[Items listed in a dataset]
=== Section Start ===
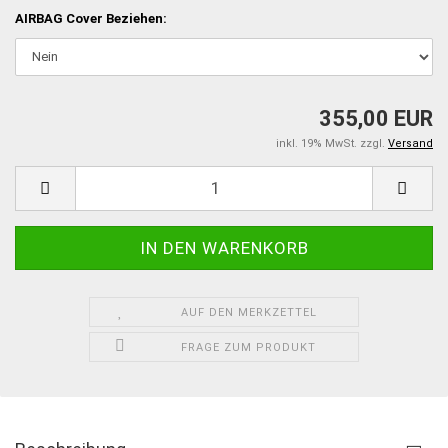
AIRBAG Cover Beziehen:
355,00 EUR
inkl. 19% MwSt. zzgl.
Versand
AUF DEN MERKZETTEL
FRAGE ZUM PRODUKT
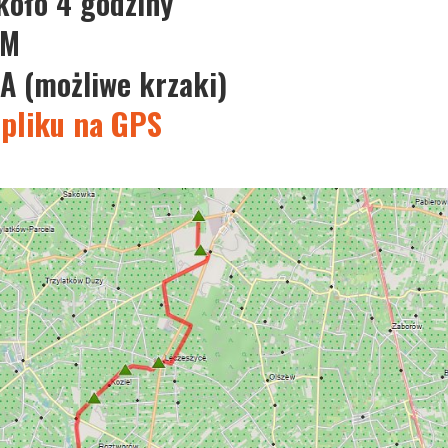
około 4 godziny
KM
A (możliwe krzaki)
 pliku na GPS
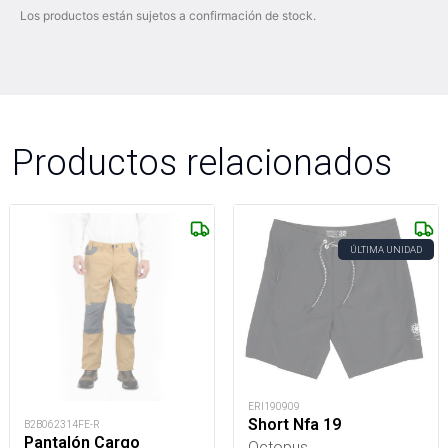
Los productos están sujetos a confirmación de stock.
Productos relacionados
ÚLTIMA UNIDAD
ERI190909
Short Nfa 19
B2B062314FE-R
Pantalón Cargo
Octopus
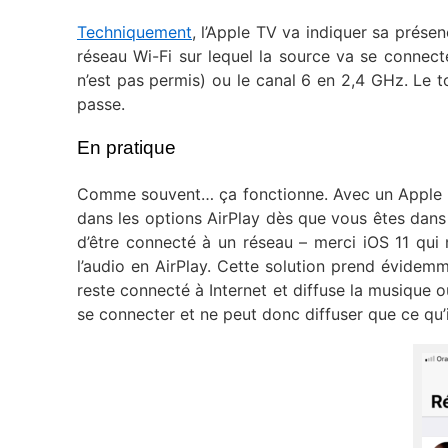
Techniquement
, l’Apple TV va indiquer sa présen
réseau Wi-Fi sur lequel la source va se connecter
n’est pas permis) ou le canal 6 en 2,4 GHz. Le t
passe.
En pratique
Comme souvent… ça fonctionne. Avec un Apple TV
dans les options AirPlay dès que vous êtes dans 
d’être connecté à un réseau – merci iOS 11 qui
l’audio en AirPlay. Cette solution prend évidem
reste connecté à Internet et diffuse la musique ou
se connecter et ne peut donc diffuser que ce qu’i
=== Section End ===
Action item: Among the lines above, which hold the word "AirPlay"? Report each one.

Reply to the exercise:
dans les options AirPlay dès que vous êtes dans 
l’audio en AirPlay. Cette solution prend évidem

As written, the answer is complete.